José Luis López ha señalado que “el gobierno de Carrasco está intentando trasladar a la ciudadanía la idea de que este proyecto es inevitable y que el ayuntamiento no puede hacer nada, y eso no es verdad”. En este sentido, ha recordado que la licencia ambiental “la tramita el actual gobierno municipal” y que el informe urbanístico “puede ser favorable o desfavorable”.

El edil socialista ha advertido de que no se trata de “una nave cualquiera ni de una actividad menor”, sino de una instalación con “tránsito continuo de camiones, acopio y trituración de escombros, emisión de polvo, ruidos y posibles materiales contaminantes como sílice o amianto”, todo ello “muy cerca de viviendas, barrios consolidados y colegios”. López ha insistido en que el debate “no es solo ambiental, sino también urbanístico”, y ha criticado que PP y Vox pretendan hacer creer que “cualquier actividad industrial vale” en ese sector. “Una cosa es permitir usos compatibles con un entorno urbano y otra muy distinta es instalar una planta de residuos con trituración de escombros junto a casas y colegios”, ha afirmado.

Además, ha cuestionado que el gobierno municipal quiera ampararse en una supuesta “licencia provisional” para justificar el proyecto. “No es provisional una actividad con maquinaria de trituración, tránsito constante de camiones y almacenamiento exterior de residuos”, ha remarcado.

Falta de rigor urbanístico

Por su parte, Patricia Puerta ha alertado de que “no estamos ante un caso aislado, sino ante un patrón que se repite y que define el modelo de ciudad del Partido Popular”. En este sentido, ha denunciado “la falta de rigor urbanístico” del ejecutivo local y ha recordado precedentes recientes, como la gasolinera de Rafalafena o el apartahotel de la Marjaleria. “Intentaron sacar adelante ambos proyectos retorciendo el planeamiento urbanístico, pero gracias a la presión vecinal y al trabajo del Partido Socialista tuvieron que acabar renunciando”, ha señalado.

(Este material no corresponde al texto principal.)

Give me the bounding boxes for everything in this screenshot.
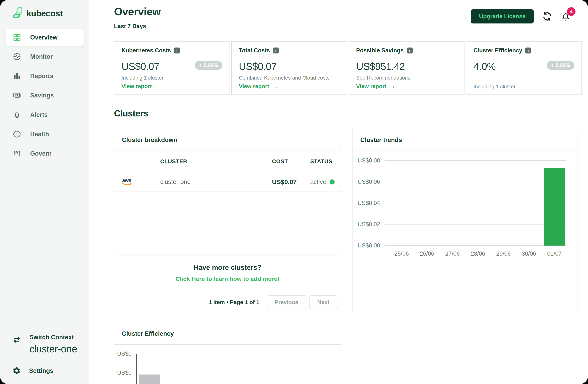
sidebar-item-label: Monitor: [30, 53, 53, 60]
pagination-summary: 1 item • Page 1 of 1: [209, 299, 259, 305]
y-axis-line: [136, 354, 137, 384]
cluster-cost: US$0.07: [272, 178, 310, 186]
trend-badge: ↓0.00%: [547, 61, 574, 70]
add-clusters-prompt: Have more clusters? Click Here to learn …: [114, 255, 341, 291]
sidebar-item-health[interactable]: Health: [6, 125, 84, 144]
cluster-efficiency-panel: Cluster Efficiency US$0 US$0: [114, 323, 341, 382]
sidebar-item-label: Savings: [30, 92, 54, 99]
sidebar-item-label: Reports: [30, 72, 53, 80]
kubecost-logo-icon: [12, 6, 24, 21]
down-arrow-icon: ↓: [551, 63, 554, 68]
y-axis-tick: US$0.00: [353, 242, 385, 249]
card-subtext: Including 1 cluster: [473, 84, 574, 90]
table-header: CLUSTER COST STATUS: [114, 151, 341, 172]
panel-title: Cluster breakdown: [122, 136, 177, 143]
sidebar-item-overview[interactable]: Overview: [6, 29, 84, 46]
sidebar-item-govern[interactable]: Govern: [6, 144, 84, 163]
clusters-heading: Clusters: [114, 108, 582, 119]
card-value: US$0.07: [239, 61, 277, 72]
kubernetes-costs-card: Kubernetes Costs i US$0.07 ↓0.00% Includ…: [114, 41, 230, 95]
card-title: Total Costs: [239, 47, 270, 54]
table-row[interactable]: aws cluster-one US$0.07 active: [114, 172, 341, 192]
y-axis-tick: US$0.02: [353, 221, 385, 228]
cluster-status: active: [310, 178, 341, 185]
page-title: Overview: [114, 5, 161, 18]
main-content: Overview Last 7 Days Upgrade License: [89, 0, 588, 384]
right-arrow-icon: →: [272, 83, 278, 90]
y-axis-tick: US$0: [114, 350, 133, 357]
x-axis-tick: 30/06: [516, 250, 542, 257]
sidebar-item-alerts[interactable]: Alerts: [6, 105, 84, 125]
previous-page-button[interactable]: Previous: [267, 295, 306, 309]
y-axis-tick: US$0.06: [353, 178, 385, 185]
topbar: Overview Last 7 Days Upgrade License: [114, 5, 582, 30]
savings-icon: [13, 91, 21, 100]
view-report-link[interactable]: View report→: [356, 83, 457, 90]
info-icon[interactable]: i: [407, 47, 413, 53]
sidebar-item-label: Health: [30, 131, 49, 138]
x-axis-tick: 28/06: [465, 250, 491, 257]
grid-icon: [13, 33, 21, 42]
down-arrow-icon: ↓: [199, 63, 202, 68]
switch-arrows-icon: [12, 336, 21, 344]
status-dot: [330, 179, 335, 184]
next-page-button[interactable]: Next: [310, 295, 337, 309]
card-value: US$0.07: [122, 61, 159, 72]
svg-text:aws: aws: [122, 178, 131, 183]
y-axis-tick: US$0.08: [353, 157, 385, 164]
view-report-link[interactable]: View report→: [239, 83, 340, 90]
card-value: US$951.42: [356, 61, 405, 72]
cluster-breakdown-card: Cluster breakdown CLUSTER COST STATUS aw…: [114, 129, 341, 313]
x-axis-tick: 25/06: [389, 250, 414, 257]
govern-icon: [13, 149, 21, 158]
card-title: Kubernetes Costs: [122, 47, 171, 54]
sidebar-menu: Overview Monitor Reports: [0, 28, 89, 163]
trend-badge: ↓0.00%: [195, 61, 222, 70]
x-axis-tick: 27/06: [440, 250, 465, 257]
cluster-efficiency-chart: US$0 US$0: [114, 345, 341, 384]
cluster-trends-chart: US$0.08 US$0.06 US$0.04 US$0.02 US$0.00: [353, 159, 578, 300]
gear-icon: [12, 366, 21, 375]
y-axis-tick: US$0: [114, 369, 133, 376]
add-clusters-link[interactable]: Click Here to learn how to add more!: [114, 276, 341, 282]
settings-button[interactable]: Settings: [0, 366, 89, 375]
x-axis-tick: 26/06: [414, 250, 440, 257]
cluster-trends-card: Cluster trends US$0.08 US$0.06 US$0.04 U…: [353, 129, 578, 313]
monitor-icon: [13, 52, 21, 61]
sidebar-item-label: Govern: [30, 150, 52, 157]
top-actions: Upgrade License 4: [471, 9, 582, 23]
bar-01-07[interactable]: [544, 168, 565, 246]
view-report-link[interactable]: View report→: [122, 83, 222, 90]
settings-label: Settings: [29, 367, 53, 374]
x-axis-labels: 25/06 26/06 27/06 28/06 29/06 30/06 01/0…: [389, 250, 567, 257]
switch-context-label: Switch Context: [29, 334, 77, 341]
refresh-icon: [542, 11, 552, 21]
right-arrow-icon: →: [389, 83, 395, 90]
notifications-button[interactable]: 4: [561, 11, 571, 21]
sidebar-item-monitor[interactable]: Monitor: [6, 47, 84, 66]
column-header-cost: COST: [272, 158, 310, 165]
card-subtext: Combined Kubernetes and Cloud costs: [239, 75, 340, 81]
panel-title: Cluster trends: [360, 136, 402, 143]
sidebar-item-savings[interactable]: Savings: [6, 86, 84, 105]
aws-logo: aws: [122, 177, 133, 186]
efficiency-bar[interactable]: [139, 375, 160, 384]
sidebar: kubecost Overview Monitor: [0, 0, 89, 384]
right-arrow-icon: →: [155, 83, 161, 90]
switch-context-button[interactable]: Switch Context cluster-one: [0, 334, 89, 355]
refresh-button[interactable]: [542, 11, 552, 21]
card-subtext: See Recommendations: [356, 75, 457, 81]
current-context: cluster-one: [29, 343, 77, 355]
info-icon[interactable]: i: [174, 47, 180, 53]
info-icon[interactable]: i: [273, 47, 279, 53]
reports-icon: [13, 72, 21, 80]
sidebar-item-reports[interactable]: Reports: [6, 66, 84, 86]
x-axis-tick: 29/06: [491, 250, 516, 257]
sidebar-item-label: Alerts: [30, 111, 48, 118]
logo-text: kubecost: [26, 8, 63, 19]
notification-count-badge: 4: [567, 7, 575, 16]
y-axis-tick: US$0.04: [353, 200, 385, 206]
cluster-efficiency-card: Cluster Efficiency i 4.0% ↓0.00% Includi…: [466, 41, 582, 95]
info-icon[interactable]: i: [525, 47, 531, 53]
upgrade-license-button[interactable]: Upgrade License: [471, 9, 534, 23]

Patricia Puerta ha advertido además de que el gobierno de Begoña Carrasco “vuelve a actuar pensando más en determinados intereses privados que en la calidad de vida de los vecinos y vecinas”.

“La ciudad del amiguismo”

En la misma línea, Rafa Simó ha asegurado que las decisiones políticas “tienen consecuencias técnicas y sociales” y ha lamentado que el gobierno municipal haya apartado “a los técnicos que redactaron y mejor conocen el Plan General”. Según ha señalado, eso está provocando “interpretaciones forzadas” y una creciente “inseguridad urbanística”.

El dirigente socialista ha afirmado que “si esta planta se puede denegar es precisamente gracias al Plan General que tanto criticó el Partido Popular”, y ha reivindicado tanto la movilización vecinal como el trabajo realizado por el PSPV. “Cuando la ciudadanía se moviliza y la oposición actúa, las cosas pueden cambiar”, ha afirmado. Simó también ha pedido a la alcaldesa que “haga rectificar a sus concejales y deniegue la licencia”, tras criticar las declaraciones realizadas en los últimos días por miembros del gobierno local sobre este proyecto.

Así, ha cargado contra el portavoz del gobierno municipal, Vicent Sales, “que ha llegado a decir que el Plan General es un ‘bodrio’, cuando precisamente es el documento que hoy está protegiendo a Castelló del amiguismo y del urbanismo a la carta”. También ha criticado al concejal de Barrios, Francisco Cabañero, “por decir a los vecinos que la planta se hará sí o sí, poniéndose al lado de la empresa y no de las personas afectadas”.

Desde el PSPV «llegaremos hasta donde haga falta para parar este proyecto y  seguiremos apoyando todas las alegaciones y acciones vecinales necesarias para impedir la instalación de esta planta de residuos, porque Castelló no merece más improvisación, más opacidad ni más urbanismo a la carta”.